Among mycologists, there is some disagreement over what should be called a yeast. Many mycologists use the term to describe any fungus that has a unicellular budding format any time in its life. They often use the term “monomorphic” to describe those that are always unicellular and the term “dimorphic” to describe those that can have both unicellular and filamentous growth.
Others, however, reserve the name yeast for those species that are permanently unicellular and use the term “yeastlike” to describe those fungi that can alternate between mycelial and unicellular forms. Because some species that have traditionally been called yeasts have later been shown to have a mycelial form, the former broader definition will be used here.
Yeasts are found in all three major fungal phyla, Zygomycota, Ascomycota, and Basidiomycota, but the vast majority are ascomycetes. As in many fungi, the placement of some species in the proper phylum is made difficult by the lack of data on sexual reproduction.
In others, the sexually reproducing, or telomorph, formand the asexually reproducing, or anamorph, form have been assigned different names. In addition, dimorphic fungi were often assigned different names for their yeast and mycelial phases.
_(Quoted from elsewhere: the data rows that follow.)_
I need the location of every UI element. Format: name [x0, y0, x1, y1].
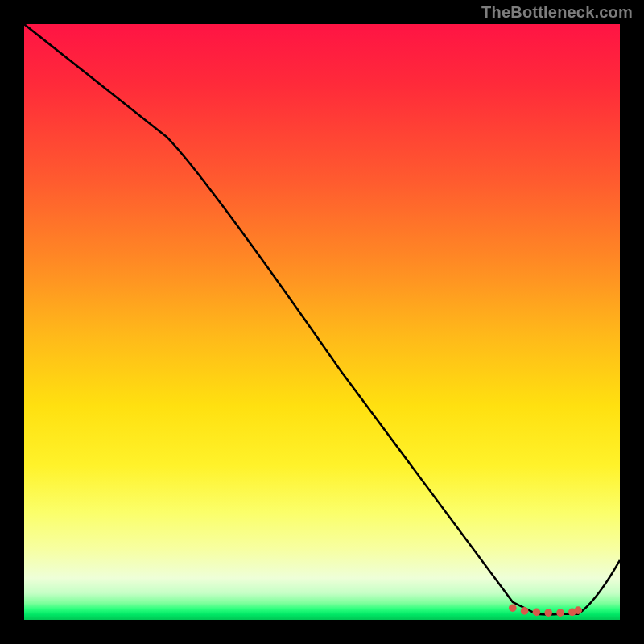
chart-frame: TheBottleneck.com — [0, 0, 644, 644]
plot-area — [24, 24, 620, 620]
minimum-marker — [574, 606, 582, 614]
main-curve — [24, 24, 620, 614]
minimum-marker — [521, 607, 529, 615]
watermark-text: TheBottleneck.com — [481, 3, 633, 22]
minimum-marker — [556, 609, 564, 617]
minimum-marker — [544, 609, 552, 617]
minimum-marker — [533, 609, 541, 617]
minimum-marker — [509, 604, 517, 612]
chart-svg — [24, 24, 620, 620]
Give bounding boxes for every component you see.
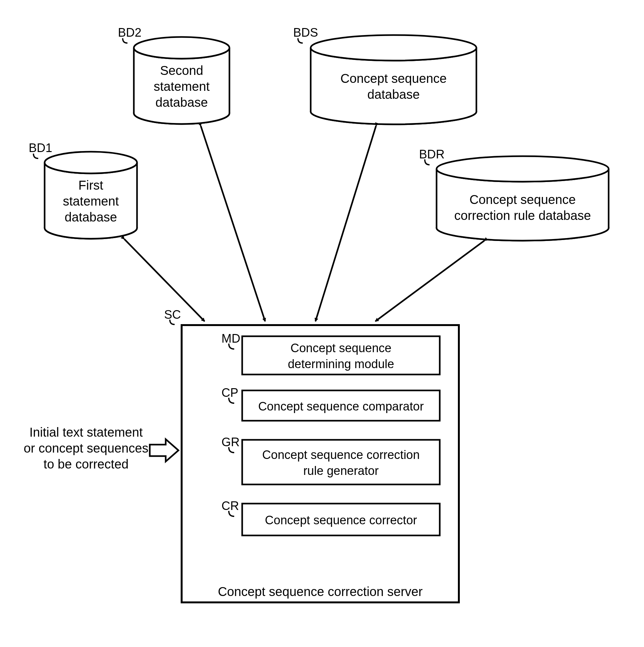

Mucor indicus (synonymous with Mucor rouxii) is a zygomycote yeast. Basidiomycete genera include Filobasidiella (anamorph: Cryptococcus), Rhodospiridium, and Ustilago. Some ascomycote genera are Saccharomyces, Candida, Blastomyces, and Ajellomyces (anamorph: Histoplasma).
The most common reproductive mechanism seen in yeasts is budding. During this asexual process the nucleus divides, and a small section of the original cell containing one of the new nuclei begins to bulge from the original cell. The cell and the bud begin to separate by the formation of a new cell wall called, at this stage, the cell plate.
The bud grows and, usually, separates from the original cell. In some species, buds do not separate and, after they have grown, may produce buds of their own. This pattern leads to a connected group of cells produced by sequential budding referred to as a pseudomycelium.
|budding Yeast Cell (Saccharomyces Cerevisiae)|
Yeasts may bud newcells from any part of the original cell (called multilateral budding) or from just the tips of the cell (called polar budding). The release of a bud often leaves a bud scar, and the scarred area is usually not able to produce another bud.
Other methods of reproduction include fission, in which the original cell divides equally, and the production of various kinds of spores occurs both asexually and sexually.
Like all fungi, yeasts are eukaryotic organisms that can exist in haploid, diploid, and dikaryotic (two haploid nuclei per cell) states. Unlike filamentous fungi, in which the zygote is the only diploid cell, ascomycote yeasts such as Saccharomyces can have a prolonged diploid state after the haploid nuclei of the dikaryote fuse.
Cell components of yeasts are quite similar to those of filamentous fungi. One exception is that monomorphic yeasts have much lower levels of chitin in their cell walls, and the small amount that is present is foundmainly in the bud scars.
Both brewing and bread-making, which use various Saccharomyces species, have existed for millennia. Four-thousand-year-old tomb paintings in Egypt depict both, but only since the mid-1800’s has the involvement of yeast in these processes been studied.
In both, complex carbohydrates are converted to glucose, and the yeast ferments glucose, producing ethyl alcohol and carbon dioxide. Saccharomyces cerevisiae is the most common baker’s yeast, although Candida milleri is important in the production of sourdough breads.
In beer brewing, the bottom-fermenting Saccharomyces carlsbergensis, which tolerates cold (10 degrees Celsius) is the most commonly used yeast. Wines, a few beers, and most ales use Saccharomyces cerevisiae, a top fermenter that requires higher temperatures (20-25 degrees Celsius).
Yeasts are also important in the development of flavor and texture in certain cheeses. Production of Limburger, Camembert, Brie, and Swiss cheeses all rely on yeast fermentation. Because of their high nutrient content, yeasts themselves are important foods and food additives.
Yeasts have also been used in the production of various industrial chemicals and biochemicals, including glycerol, ethanol, B vitamins, and polysaccharides. With the advent of modern genetic techniques, yeasts are being engineered to produce many other useful products.
Many yeasts can cause disease in plants or animals. Histoplasma capsulatum, Blastomyces dermatiditis, and Cryptococcus neoformans are all dimorphic fungi that can cause systemic infection in humans when the fungi are in the yeast form.
Candida albicans, also dimorphic, is an opportunistic human pathogen which is pathogenic in its filamentous form. Most Candida infections, such as vaginal yeast infections and thrush, are superficial, but systemic infections can occur in immunocompromised individuals.
Pneumocystis carini, which causes respiratory infections in patients with acquired immunodeficiency syndrome, was originally classified as a protist but is now thought to be a dimorphic fungus. The dimorphic genera Ustilago and Taphrina both contain many plant pathogens.